**** RECORDS PROVIDED

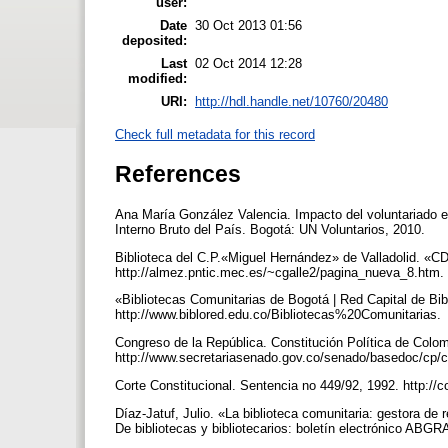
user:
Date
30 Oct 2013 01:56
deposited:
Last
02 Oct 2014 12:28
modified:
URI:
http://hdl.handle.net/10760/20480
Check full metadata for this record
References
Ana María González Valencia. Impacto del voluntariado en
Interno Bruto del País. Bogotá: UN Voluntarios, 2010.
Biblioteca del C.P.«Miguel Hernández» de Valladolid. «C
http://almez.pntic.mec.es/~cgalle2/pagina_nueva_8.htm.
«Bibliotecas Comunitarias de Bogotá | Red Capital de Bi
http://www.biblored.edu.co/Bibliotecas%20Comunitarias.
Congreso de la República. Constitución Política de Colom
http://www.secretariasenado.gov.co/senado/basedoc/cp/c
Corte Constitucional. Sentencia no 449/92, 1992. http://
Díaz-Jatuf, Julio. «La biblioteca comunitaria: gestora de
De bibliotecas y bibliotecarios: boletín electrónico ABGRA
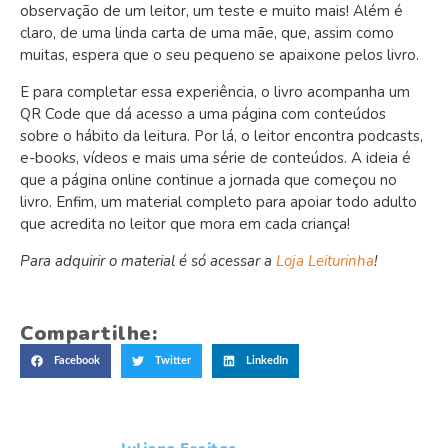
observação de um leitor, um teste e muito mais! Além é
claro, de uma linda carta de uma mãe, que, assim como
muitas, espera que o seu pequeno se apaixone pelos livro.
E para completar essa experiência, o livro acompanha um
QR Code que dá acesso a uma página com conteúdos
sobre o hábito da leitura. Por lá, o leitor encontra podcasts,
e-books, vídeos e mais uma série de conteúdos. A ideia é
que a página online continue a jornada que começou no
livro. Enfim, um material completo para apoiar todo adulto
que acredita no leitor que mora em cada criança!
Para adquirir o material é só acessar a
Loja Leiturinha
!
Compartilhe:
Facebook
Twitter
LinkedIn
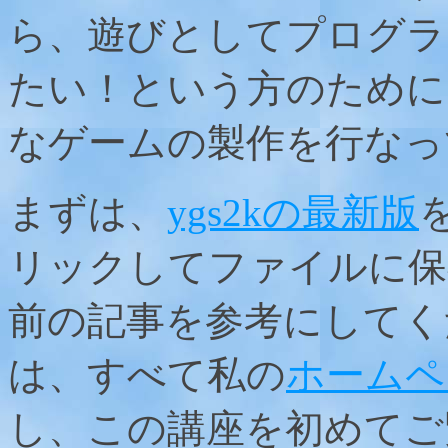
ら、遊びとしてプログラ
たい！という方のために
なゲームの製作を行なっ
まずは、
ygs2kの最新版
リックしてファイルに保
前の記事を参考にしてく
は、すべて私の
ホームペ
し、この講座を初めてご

********

Without including the pictures, reproduce all entries exactly.

user:
Date
30 Oct 2013 01:56
deposited:
Last
02 Oct 2014 12:28
modified:
URI:
http://hdl.handle.net/10760/20480
Check full metadata for this record
References
Ana María González Valencia. Impacto del voluntariado en
Interno Bruto del País. Bogotá: UN Voluntarios, 2010.
Biblioteca del C.P.«Miguel Hernández» de Valladolid. «C
http://almez.pntic.mec.es/~cgalle2/pagina_nueva_8.htm.
«Bibliotecas Comunitarias de Bogotá | Red Capital de Bi
http://www.biblored.edu.co/Bibliotecas%20Comunitarias.
Congreso de la República. Constitución Política de Colom
http://www.secretariasenado.gov.co/senado/basedoc/cp/c
Corte Constitucional. Sentencia no 449/92, 1992. http://
Díaz-Jatuf, Julio. «La biblioteca comunitaria: gestora de
De bibliotecas y bibliotecarios: boletín electrónico ABGRA
observação de um leitor, um teste e muito mais! Além é
claro, de uma linda carta de uma mãe, que, assim como
muitas, espera que o seu pequeno se apaixone pelos livro.
E para completar essa experiência, o livro acompanha um
QR Code que dá acesso a uma página com conteúdos
sobre o hábito da leitura. Por lá, o leitor encontra podcasts,
e-books, vídeos e mais uma série de conteúdos. A ideia é
que a página online continue a jornada que começou no
livro. Enfim, um material completo para apoiar todo adulto
que acredita no leitor que mora em cada criança!
Para adquirir o material é só acessar a
Loja Leiturinha
!
Compartilhe:
Facebook
Twitter
LinkedIn
ら、遊びとしてプログラ
たい！という方のために
なゲームの製作を行なっ
まずは、
ygs2kの最新版
リックしてファイルに保
前の記事を参考にしてく
は、すべて私の
ホームペ
し、この講座を初めてご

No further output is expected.